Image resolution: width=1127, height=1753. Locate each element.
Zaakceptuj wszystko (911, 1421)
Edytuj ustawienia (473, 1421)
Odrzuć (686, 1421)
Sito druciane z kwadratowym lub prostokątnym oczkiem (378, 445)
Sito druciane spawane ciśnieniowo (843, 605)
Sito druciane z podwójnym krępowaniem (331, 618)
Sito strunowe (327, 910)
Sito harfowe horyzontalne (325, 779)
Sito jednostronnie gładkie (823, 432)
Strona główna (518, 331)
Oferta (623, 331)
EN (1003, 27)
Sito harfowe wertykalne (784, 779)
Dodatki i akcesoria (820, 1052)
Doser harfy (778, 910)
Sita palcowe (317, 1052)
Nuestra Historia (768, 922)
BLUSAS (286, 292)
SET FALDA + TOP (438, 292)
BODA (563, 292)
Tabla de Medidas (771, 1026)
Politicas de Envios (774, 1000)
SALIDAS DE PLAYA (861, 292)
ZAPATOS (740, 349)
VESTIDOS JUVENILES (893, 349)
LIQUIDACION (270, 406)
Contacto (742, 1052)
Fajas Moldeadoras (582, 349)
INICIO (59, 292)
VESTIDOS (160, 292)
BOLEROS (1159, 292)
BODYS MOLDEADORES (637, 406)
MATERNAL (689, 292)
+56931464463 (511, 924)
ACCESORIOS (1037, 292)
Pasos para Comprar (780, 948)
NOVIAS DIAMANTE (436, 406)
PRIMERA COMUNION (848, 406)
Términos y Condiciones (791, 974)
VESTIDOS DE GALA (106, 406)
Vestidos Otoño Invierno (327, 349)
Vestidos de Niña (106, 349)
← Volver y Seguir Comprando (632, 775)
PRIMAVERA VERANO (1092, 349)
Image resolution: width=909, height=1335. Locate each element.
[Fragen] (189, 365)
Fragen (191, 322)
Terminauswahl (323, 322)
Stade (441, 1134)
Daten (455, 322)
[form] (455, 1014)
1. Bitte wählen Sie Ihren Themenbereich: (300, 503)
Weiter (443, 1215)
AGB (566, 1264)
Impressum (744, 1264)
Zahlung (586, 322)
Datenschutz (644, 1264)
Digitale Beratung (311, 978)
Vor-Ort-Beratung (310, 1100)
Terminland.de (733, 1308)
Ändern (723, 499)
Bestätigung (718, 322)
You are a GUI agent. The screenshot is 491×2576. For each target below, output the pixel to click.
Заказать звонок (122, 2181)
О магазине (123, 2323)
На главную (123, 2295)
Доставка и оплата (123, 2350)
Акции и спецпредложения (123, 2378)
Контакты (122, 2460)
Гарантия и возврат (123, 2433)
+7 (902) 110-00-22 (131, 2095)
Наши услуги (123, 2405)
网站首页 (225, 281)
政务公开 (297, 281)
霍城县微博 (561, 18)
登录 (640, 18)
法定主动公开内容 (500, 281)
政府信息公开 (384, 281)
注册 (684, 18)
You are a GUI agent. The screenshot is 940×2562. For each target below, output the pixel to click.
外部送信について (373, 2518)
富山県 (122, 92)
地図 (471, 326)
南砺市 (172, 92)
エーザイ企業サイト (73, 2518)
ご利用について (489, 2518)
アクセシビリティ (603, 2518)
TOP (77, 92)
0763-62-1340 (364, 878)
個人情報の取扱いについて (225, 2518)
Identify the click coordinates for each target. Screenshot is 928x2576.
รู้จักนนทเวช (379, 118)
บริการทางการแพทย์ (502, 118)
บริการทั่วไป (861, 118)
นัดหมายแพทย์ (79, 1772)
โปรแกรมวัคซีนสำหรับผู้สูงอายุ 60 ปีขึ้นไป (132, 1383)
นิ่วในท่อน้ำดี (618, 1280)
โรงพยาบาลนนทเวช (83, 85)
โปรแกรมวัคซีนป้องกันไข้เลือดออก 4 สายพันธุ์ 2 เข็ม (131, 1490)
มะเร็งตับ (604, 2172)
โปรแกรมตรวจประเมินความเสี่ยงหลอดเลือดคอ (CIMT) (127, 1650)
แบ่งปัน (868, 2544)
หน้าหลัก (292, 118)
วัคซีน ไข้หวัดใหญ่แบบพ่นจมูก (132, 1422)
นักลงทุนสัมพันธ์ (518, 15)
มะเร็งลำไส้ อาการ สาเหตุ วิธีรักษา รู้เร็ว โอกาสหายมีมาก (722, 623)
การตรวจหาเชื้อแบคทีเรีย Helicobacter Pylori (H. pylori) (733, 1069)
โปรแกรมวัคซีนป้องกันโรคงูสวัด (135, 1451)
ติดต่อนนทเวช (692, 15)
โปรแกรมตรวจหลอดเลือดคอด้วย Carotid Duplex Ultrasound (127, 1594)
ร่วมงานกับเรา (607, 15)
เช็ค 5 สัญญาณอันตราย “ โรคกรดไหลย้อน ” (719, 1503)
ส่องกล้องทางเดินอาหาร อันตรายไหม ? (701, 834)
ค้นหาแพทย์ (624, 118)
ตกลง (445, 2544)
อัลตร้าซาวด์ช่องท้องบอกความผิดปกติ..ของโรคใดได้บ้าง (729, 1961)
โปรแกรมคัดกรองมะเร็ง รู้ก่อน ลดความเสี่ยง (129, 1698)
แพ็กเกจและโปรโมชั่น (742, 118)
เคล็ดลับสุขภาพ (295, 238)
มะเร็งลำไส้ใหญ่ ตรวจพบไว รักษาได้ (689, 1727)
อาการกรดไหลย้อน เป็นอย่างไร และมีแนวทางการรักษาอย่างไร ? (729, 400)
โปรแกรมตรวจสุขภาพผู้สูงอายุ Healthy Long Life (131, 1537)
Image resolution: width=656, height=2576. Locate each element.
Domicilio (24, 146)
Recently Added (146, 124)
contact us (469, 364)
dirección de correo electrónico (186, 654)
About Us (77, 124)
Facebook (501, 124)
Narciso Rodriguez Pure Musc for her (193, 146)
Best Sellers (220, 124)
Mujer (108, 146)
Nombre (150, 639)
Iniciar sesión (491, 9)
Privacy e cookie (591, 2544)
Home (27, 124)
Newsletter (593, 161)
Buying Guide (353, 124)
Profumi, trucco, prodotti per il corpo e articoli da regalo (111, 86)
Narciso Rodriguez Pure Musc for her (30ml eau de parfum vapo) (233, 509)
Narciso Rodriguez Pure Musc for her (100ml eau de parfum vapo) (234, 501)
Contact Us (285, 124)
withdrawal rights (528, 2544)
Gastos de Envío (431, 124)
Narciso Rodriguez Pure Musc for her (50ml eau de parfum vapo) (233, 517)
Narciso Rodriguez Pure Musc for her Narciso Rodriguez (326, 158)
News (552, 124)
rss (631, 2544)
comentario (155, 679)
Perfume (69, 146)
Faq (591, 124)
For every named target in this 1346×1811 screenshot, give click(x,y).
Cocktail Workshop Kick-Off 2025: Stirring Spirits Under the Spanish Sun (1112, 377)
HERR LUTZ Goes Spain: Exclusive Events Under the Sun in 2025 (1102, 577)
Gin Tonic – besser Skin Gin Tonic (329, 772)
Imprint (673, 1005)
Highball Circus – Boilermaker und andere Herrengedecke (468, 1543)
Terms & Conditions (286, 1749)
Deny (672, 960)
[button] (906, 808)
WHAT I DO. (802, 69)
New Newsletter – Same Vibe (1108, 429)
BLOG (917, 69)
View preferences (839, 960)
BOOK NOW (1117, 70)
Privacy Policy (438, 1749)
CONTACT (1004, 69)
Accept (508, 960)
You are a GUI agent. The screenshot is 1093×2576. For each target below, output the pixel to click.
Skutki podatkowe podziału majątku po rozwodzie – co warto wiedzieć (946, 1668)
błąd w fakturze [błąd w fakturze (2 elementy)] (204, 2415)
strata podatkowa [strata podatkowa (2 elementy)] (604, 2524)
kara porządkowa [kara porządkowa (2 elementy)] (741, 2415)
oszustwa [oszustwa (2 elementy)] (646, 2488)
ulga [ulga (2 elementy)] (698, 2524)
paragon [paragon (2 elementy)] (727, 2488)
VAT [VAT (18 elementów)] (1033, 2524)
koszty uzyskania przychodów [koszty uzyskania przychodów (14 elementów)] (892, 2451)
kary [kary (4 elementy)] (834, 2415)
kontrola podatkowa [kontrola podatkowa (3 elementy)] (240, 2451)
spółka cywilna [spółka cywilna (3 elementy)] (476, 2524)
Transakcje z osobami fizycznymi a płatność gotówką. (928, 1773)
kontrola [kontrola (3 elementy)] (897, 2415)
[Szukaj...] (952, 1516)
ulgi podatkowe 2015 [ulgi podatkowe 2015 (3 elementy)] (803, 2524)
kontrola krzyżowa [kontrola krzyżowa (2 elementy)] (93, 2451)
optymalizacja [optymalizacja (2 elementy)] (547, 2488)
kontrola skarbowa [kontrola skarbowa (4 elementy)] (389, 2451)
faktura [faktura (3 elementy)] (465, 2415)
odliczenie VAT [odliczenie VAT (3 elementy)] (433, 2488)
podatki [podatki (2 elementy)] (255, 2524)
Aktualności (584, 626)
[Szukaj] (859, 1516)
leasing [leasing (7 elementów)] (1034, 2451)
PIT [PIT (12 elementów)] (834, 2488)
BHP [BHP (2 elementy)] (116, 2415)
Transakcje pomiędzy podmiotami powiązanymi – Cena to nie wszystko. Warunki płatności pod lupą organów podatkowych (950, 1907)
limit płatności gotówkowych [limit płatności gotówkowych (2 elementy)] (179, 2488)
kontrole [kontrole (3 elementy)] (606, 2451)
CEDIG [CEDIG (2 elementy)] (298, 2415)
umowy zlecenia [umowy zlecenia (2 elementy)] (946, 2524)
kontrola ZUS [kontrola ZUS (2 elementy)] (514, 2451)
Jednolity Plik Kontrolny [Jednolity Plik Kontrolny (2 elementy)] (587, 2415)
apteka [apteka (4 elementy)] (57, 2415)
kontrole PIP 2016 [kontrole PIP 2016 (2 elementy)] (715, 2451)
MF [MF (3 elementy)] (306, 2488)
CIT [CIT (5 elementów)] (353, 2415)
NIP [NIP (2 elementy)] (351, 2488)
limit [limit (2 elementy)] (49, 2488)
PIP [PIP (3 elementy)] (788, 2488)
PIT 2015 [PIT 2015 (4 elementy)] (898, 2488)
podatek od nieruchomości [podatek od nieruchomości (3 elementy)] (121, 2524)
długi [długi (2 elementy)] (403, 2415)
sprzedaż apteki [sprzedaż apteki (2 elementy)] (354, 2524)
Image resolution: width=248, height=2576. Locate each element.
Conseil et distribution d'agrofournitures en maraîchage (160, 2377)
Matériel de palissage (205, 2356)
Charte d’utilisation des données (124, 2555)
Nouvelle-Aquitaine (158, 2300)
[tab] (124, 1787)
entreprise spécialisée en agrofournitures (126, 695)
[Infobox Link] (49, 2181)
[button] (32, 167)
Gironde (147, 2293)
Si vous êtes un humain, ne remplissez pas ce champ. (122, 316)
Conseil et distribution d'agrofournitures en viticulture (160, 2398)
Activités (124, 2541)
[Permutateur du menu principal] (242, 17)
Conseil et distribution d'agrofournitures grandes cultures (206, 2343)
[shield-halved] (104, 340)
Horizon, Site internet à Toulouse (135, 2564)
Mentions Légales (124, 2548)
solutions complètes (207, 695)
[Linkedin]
.....
EXERCISE DESCRIPTION: In the listing above, find the line containing "podatki [podatki (2 elementy)] (255, 2524)" and the line containing "Image resolution: width=248, height=2576.", then repeat those two lines and everything between them exactly.

REPLY TO THE TASK:
podatki [podatki (2 elementy)] (255, 2524)
Aktualności (584, 626)
[Szukaj] (859, 1516)
leasing [leasing (7 elementów)] (1034, 2451)
PIT [PIT (12 elementów)] (834, 2488)
BHP [BHP (2 elementy)] (116, 2415)
Transakcje pomiędzy podmiotami powiązanymi – Cena to nie wszystko. Warunki płatności pod lupą organów podatkowych (950, 1907)
limit płatności gotówkowych [limit płatności gotówkowych (2 elementy)] (179, 2488)
kontrole [kontrole (3 elementy)] (606, 2451)
CEDIG [CEDIG (2 elementy)] (298, 2415)
umowy zlecenia [umowy zlecenia (2 elementy)] (946, 2524)
kontrola ZUS [kontrola ZUS (2 elementy)] (514, 2451)
Jednolity Plik Kontrolny [Jednolity Plik Kontrolny (2 elementy)] (587, 2415)
apteka [apteka (4 elementy)] (57, 2415)
kontrole PIP 2016 [kontrole PIP 2016 (2 elementy)] (715, 2451)
MF [MF (3 elementy)] (306, 2488)
CIT [CIT (5 elementów)] (353, 2415)
NIP [NIP (2 elementy)] (351, 2488)
limit [limit (2 elementy)] (49, 2488)
PIP [PIP (3 elementy)] (788, 2488)
PIT 2015 [PIT 2015 (4 elementy)] (898, 2488)
podatek od nieruchomości [podatek od nieruchomości (3 elementy)] (121, 2524)
długi [długi (2 elementy)] (403, 2415)
sprzedaż apteki [sprzedaż apteki (2 elementy)] (354, 2524)
Image resolution: width=248, height=2576. Locate each element.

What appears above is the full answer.